I flew into Los Angeles the night after much of Pacific Palisades was leveled. Having lived in L.A., in Laurel Canyon for three years, I was aware of the L.A. Fire Department’s yearly concerns that a small brushfire — fueled by tinder dry brush as accelerant and whipped up by wind — could sweep flames through the steep Hollywood Hills through Coldwater and Topanga Canyons, even down to Brentwood and Beverly Hills. It of course never happened… until the perfect storm at an unlikely time swept in from the north.

Freakish, because this is January. Extremely alarming, because (according to locals) the Santa Ana winds have never been so ferocious. Infuriating, because the city and county were off guard and overwhelmed.

It was awful. A Dresden-like landscape in Pacific Palisades. Other lovely neighborhoods torched in Altadena, not far from the Rose Bowl. Thousands of people in Pacific Palisades 30 miles to the east, grabbing pets and a few valuables, scrambling to get away from the wind driven flames. Fire crews answered the mutual aid call from CalFire, arriving like a military force from Washington State, Oregon, Colorado, Texas, Mexico, and Canada.

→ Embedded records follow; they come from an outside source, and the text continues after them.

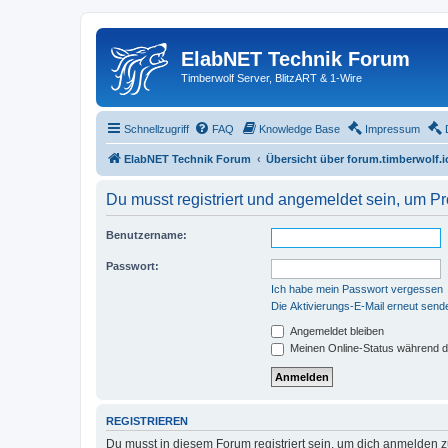
ElabNET Technik Forum
Timberwolf Server, BlitzART & 1-Wire
Schnellzugriff
FAQ
Knowledge Base
Impressum
ElabNET Technik Forum
Übersicht über forum.timberwolf.i
Du musst registriert und angemeldet sein, um P
Benutzername:
Passwort:
Ich habe mein Passwort vergessen
Die Aktivierungs-E-Mail erneut send
Angemeldet bleiben
Meinen Online-Status während d
REGISTRIEREN
Du musst in diesem Forum registriert sein, um dich anmelden zu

Firefighter Jim Bansbach brought his team in from Snohomish County Washington, arriving when the winds were peaking. “We had hundred mile an hour winds here. Winds that could bend those trees all the way over. The helicopters couldn’t fly. The big tankers were grounded… You can’t do anything. It’s too dangerous… You gotta just step back.”

los angeles fires

A view of the Eaton fire from Koreatown, Los Angeles. Photo by Jessica Christian, via Unsplash.

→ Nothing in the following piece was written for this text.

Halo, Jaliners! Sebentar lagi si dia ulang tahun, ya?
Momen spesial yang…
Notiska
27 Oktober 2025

By the time the out of state crews arrived, the fire lines had broken, and the inexorable march of the fires was impossible to stop. The crews did 48-hour shifts making sure that when the Santa Ana’s reared up again, they didn’t devour any more of the vast and vulnerable county. Hundreds of exhausted firefighters set up camp and were fed by local restaurants and aid organizations on picturesque Zuma Beach, several miles up the coast from Malibu, which was torched when embers thrown west by hurricane force winds blew across Pacific Coast Highway. Dozens of beach houses and several legendary beachfront restaurants, including Gladstones and Moonshadows, were reduced to ash.

At Zuma Beach, coming off a grueling shift, Battalion Chief Jesse Torres talked about the unfolding tragedy and the personal struggles some of the teams were having. “On this incident alone, we’ve had firefighters who lost their homes. In the last five years we’ve had fighters lose their homes — Sonoma, Paradise. Just imagine that struggle: your family is displaced. You gotta deal with that and come back to work and be in the firefight and have your head straight for all that.”

Steve Field, a veteran L.A. news photojournalist, witnessed the demonic nature of the fires in Pacific Palisades. “The wind would change and you’d feel this blast of heat and you’d go, Where the hell did that come from? It kind of just hit you and it has its own sort of life. Like a living creature. A predator.”

There were stories of courage and sacrifice everywhere. Cynthia Harris, a physical trainer, saw an 84-year-old neighbor struggling to leave her house. “This was 10:30 at night. The danger was five blocks away. There were massive pine trees. There were flying embers, and the wind was howling. Just the sound of howling as I went in and out of her house to get her suitcase. The wind was so strong I wanted to cover my ears. The 60 foot trees over us, their angry arms, branches breaking off. I’m saying, ‘Get in the car, you gotta go now, you gotta go now.’ She had a two-month-old puppy we had to wrestle into the car. I got them out of there.”

Tim Malloy talks to a weary Texas firefighter on Zuma Beach.

The stress is shared, the rescued and the rescuer. Gary Green is Chief of an engine company that raced to L.A. from Marble Pass, Texas. “There’s huge mental stress. I think first responders have an 80% divorce rate. Mental health is a huge aspect of the forest service now. Almost every fire department has mental health services. You see a lot of bad things. The stress of being away from your family. Then you add the stress of the job.”

Never had I seen L.A. so quiet. “The isolation was like Covid,” said an old friend who lives in Hermosa Beach. “We closed the windows and didn’t move for three days…and we wore masks.”

The traffic was reduced by 40%. People skipped work. The 405 was for once an easy drive. The political repercussions will likely be severe. The Governor and the Mayor of Los Angeles are being heavily criticized for not anticipating a months long drought that had set the stage for something cataclysmic. Los Angeles County is huge but somehow it felt that everyone, even those who saw the towering plumes of smoke from many miles away was affected.

As I flew out, the skies were cobalt clear, though high wind warnings had gone back up. When we banked to the east out of LAX I could see some people coming back to Santa Monica’s beaches. But the vibrant and magical City of Angels has taken a staggering financial and emotional body blow that may worsen as “fire season” — that normally runs from June to October — lingers, makes a deadly appearance in the new year.